The patch for Zerologon was released in August 2020, and the details of the vulnerability weren’t publicly announced until September 2020.  In theory, this provided organizations with ample opportunity to apply the patch and eliminate the vulnerability.

In practice, many organizations have not applied the patch, leaving them vulnerable to exploitation.  Microsoft publicly announced that they have detected active exploitation of the vulnerability, and the Department of Homeland Security (DHS) issued a directive on September 18th requiring federal agencies to patch the issue by September 21st (i.e. the following Monday).

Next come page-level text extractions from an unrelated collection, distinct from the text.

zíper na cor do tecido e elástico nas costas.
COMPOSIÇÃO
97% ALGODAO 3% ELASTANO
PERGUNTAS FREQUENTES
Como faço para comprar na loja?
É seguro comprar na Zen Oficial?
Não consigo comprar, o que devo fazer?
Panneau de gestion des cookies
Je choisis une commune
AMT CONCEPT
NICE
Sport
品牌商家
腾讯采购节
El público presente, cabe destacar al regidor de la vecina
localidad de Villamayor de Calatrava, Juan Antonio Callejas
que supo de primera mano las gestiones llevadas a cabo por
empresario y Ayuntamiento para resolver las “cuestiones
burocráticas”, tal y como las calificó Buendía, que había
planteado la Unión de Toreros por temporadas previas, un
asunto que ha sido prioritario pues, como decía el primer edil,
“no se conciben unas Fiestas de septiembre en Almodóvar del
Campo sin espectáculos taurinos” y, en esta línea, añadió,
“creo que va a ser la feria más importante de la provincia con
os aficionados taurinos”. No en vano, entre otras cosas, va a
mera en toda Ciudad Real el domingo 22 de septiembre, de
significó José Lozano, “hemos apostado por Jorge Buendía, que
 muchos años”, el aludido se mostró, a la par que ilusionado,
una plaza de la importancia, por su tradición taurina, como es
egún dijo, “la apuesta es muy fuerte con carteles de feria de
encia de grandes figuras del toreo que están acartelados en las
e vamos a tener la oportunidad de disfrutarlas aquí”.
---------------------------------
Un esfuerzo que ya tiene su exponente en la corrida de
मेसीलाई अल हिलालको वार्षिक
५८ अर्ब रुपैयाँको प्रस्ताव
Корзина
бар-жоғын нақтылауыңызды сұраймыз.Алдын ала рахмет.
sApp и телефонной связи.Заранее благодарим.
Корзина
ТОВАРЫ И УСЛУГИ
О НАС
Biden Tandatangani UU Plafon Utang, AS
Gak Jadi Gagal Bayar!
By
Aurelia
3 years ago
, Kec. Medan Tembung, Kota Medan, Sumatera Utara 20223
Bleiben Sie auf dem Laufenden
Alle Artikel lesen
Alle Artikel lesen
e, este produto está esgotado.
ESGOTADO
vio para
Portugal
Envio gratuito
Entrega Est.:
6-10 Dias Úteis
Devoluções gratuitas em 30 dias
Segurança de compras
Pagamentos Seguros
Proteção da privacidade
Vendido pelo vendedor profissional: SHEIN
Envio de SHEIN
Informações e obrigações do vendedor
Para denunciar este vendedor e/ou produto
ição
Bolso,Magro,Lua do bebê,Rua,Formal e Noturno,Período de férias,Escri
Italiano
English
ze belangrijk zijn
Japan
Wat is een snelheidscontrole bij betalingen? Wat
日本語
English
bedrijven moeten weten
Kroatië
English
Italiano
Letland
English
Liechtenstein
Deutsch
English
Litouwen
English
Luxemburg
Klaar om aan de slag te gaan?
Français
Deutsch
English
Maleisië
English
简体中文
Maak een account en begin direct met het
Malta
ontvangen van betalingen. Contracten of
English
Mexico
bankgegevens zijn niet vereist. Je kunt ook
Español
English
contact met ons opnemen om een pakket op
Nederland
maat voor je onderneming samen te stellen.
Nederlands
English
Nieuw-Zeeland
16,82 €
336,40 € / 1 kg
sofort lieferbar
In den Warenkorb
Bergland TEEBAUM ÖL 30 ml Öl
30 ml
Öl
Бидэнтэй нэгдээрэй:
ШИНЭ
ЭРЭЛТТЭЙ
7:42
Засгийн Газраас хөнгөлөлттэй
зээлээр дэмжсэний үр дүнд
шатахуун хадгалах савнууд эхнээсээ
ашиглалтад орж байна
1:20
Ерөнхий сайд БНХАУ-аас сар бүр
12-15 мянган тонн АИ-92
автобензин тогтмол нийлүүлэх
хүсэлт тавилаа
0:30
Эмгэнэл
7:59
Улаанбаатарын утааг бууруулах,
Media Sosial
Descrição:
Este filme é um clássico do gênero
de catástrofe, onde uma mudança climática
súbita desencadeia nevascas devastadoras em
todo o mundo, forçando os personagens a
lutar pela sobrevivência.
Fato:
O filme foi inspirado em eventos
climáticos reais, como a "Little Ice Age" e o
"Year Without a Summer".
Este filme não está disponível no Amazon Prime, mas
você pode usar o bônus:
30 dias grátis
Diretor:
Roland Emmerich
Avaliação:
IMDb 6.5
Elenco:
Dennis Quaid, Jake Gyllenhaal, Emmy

This is due to the fact that the vulnerability was expected to be actively exploited by cybercriminals.  This belief is backed up by a report by Tenable that multiple different exploit executables were uploaded to Virustotal.

Protecting Against Zerologon

The Zerologon vulnerability is patched in the August 2020 set of Windows updates, and is blocked by some endpoint security solutions.  Microsoft recommends taking the following steps to fix the issue:

1. Update Domain Controllers with the patch released in August 2020.
2. Monitor patched Domain Controller logs for event IDs 5829, 5828, and 5829.  These events indicate a client that is using a vulnerable netlogon secure channel connection and require either a Windows or manufacturer update.
3. Enable Domain Controller Enforcement Mode for additional visibility and protection.

After patching known domain controllers and other known affected systems, it might be wise to undergo a penetration test to discover other potentially vulnerable devices.  The vulnerability affects most versions of Windows Server, which can be deployed in a number of different environments and contexts.